Each line that has the string "Inbox" must be copied from the records below.

■ ■ ■ ■

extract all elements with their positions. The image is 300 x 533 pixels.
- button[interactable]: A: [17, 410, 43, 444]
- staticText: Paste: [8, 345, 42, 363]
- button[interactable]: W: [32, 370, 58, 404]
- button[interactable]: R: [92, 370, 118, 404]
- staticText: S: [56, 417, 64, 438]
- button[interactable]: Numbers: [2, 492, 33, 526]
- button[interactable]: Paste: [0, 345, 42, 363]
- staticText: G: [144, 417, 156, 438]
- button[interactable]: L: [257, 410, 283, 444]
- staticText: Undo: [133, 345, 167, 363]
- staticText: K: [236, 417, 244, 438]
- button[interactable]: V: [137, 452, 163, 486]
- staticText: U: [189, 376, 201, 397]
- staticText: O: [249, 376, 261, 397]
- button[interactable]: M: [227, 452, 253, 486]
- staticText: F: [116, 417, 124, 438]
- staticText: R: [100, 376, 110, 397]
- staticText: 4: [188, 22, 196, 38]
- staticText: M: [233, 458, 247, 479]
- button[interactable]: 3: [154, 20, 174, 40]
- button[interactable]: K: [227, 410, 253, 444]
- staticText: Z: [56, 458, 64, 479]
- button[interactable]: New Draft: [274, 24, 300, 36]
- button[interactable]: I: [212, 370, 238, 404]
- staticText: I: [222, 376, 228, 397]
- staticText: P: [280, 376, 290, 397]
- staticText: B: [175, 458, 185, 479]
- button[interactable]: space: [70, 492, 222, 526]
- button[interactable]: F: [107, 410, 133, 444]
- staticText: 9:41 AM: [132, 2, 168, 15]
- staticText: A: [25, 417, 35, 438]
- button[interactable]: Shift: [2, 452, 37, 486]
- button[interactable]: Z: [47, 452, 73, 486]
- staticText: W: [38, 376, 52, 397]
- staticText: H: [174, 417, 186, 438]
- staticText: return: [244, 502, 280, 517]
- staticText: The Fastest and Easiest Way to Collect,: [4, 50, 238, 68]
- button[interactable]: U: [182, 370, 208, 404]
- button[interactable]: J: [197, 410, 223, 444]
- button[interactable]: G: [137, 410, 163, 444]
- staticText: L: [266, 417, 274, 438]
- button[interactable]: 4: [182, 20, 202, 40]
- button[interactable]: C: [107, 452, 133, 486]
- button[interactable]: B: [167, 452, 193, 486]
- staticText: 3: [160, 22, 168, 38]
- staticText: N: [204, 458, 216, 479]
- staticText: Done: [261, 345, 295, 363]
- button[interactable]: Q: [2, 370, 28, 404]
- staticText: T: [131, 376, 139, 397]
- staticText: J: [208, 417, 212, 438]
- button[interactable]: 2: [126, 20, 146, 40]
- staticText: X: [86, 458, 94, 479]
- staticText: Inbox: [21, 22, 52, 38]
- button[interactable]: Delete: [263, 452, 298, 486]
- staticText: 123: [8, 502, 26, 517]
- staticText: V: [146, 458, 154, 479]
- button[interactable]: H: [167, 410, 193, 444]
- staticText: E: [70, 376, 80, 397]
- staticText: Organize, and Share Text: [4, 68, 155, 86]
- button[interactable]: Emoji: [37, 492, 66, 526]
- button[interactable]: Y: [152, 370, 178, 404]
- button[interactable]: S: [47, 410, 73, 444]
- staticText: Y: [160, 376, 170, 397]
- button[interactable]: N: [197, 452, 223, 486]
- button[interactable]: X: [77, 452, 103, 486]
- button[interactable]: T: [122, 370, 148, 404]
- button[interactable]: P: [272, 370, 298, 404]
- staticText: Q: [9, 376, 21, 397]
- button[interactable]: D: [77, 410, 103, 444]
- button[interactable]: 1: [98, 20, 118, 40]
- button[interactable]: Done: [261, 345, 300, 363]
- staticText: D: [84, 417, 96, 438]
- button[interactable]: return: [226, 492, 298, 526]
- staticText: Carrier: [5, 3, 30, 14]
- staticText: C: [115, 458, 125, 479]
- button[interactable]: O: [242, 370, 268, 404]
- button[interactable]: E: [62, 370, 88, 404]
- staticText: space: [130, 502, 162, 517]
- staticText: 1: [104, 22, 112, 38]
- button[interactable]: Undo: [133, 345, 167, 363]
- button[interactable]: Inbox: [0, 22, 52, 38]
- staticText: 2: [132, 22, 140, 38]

■ ■ ■ ■

▶ [Response box]:
- staticText: Inbox: [21, 22, 52, 38]
- button[interactable]: Inbox: [0, 22, 52, 38]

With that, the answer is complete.